Wieder mehr Bestellungen für die Thurgauer Industrie

Die Thurgauer Industrie findet allmählich aus dem Tief heraus. Anfang Juli beurteilten die von der KOF ETH befragten Thurgauer Industriebetriebe ihre Situation weitaus weniger ungünstig als noch im Frühling. Sie gilt insgesamt als knapp zufriedenstellend.

Blick in eine Montagehalle von Stadler Rail in Bussnang.

Bildlegende: Blick in eine Montagehalle von Stadler Rail in Bussnang. Keystone

Nach fünf Quartalen mit teils empfindlichen Exporteinbussen schaffte die Thurgauer Exportwirtschaft den Sprung in die Wachstumszone. Im zweiten Quartal 2016 nahmen die Ausfuhren im Vorjahresvergleich um drei Prozent zu. Vor allem in die Industrieländer wurde mehr ausgeführt. Dies ist der neuesten Ausgabe des «Thurgauer Wirtschaftsbarometers» zu entnehmen.

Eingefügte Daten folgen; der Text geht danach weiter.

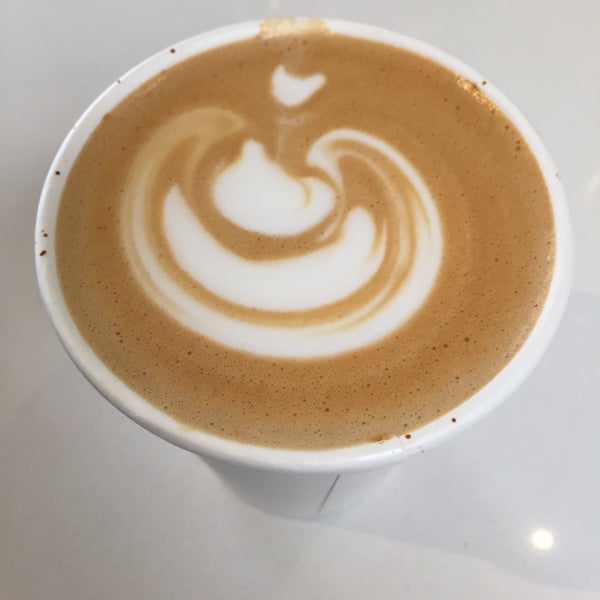 Locate an element on the screen. paper cup is located at coordinates (293, 490), (438, 434).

Erholung bei Metall- und Maschinenindustrie

Branchenmässig war die Exporterholung breit abgestützt. Ins Gewicht fielen insbesondere die Mehrausfuhren der Metallbranche, aber auch einiger Zweige der Maschinenindustrie. Auch Nahrungs- und Genussmittel, Präzisionsinstrumente, Chemie/Pharmazie und Kunststoffe trugen massgeblich zum Exportplus bei.

Vorsichtiger Optimismus

Trotz der allmählichen Aufhellung bleiben die Zukunftserwartungen der Thurgauer Industriebetriebe vorsichtig. Für das dritte Quartal 2016 gehen sie von einer unveränderten Produktion aus. Die Exporte dürften aber weiter anziehen und die Bestellungen etwas lebhafter eingehen. Für den weiteren Zeithorizont bis zum Jahresende äussern sich die Betriebe verhalten zuversichtlich. 31 % rechnen mit einer Aufhellung ihrer Geschäftslage, 12 % mit einer Eintrübung. Mehr als die Hälfte der Industrieunternehmen geht von einer unveränderten Situation aus.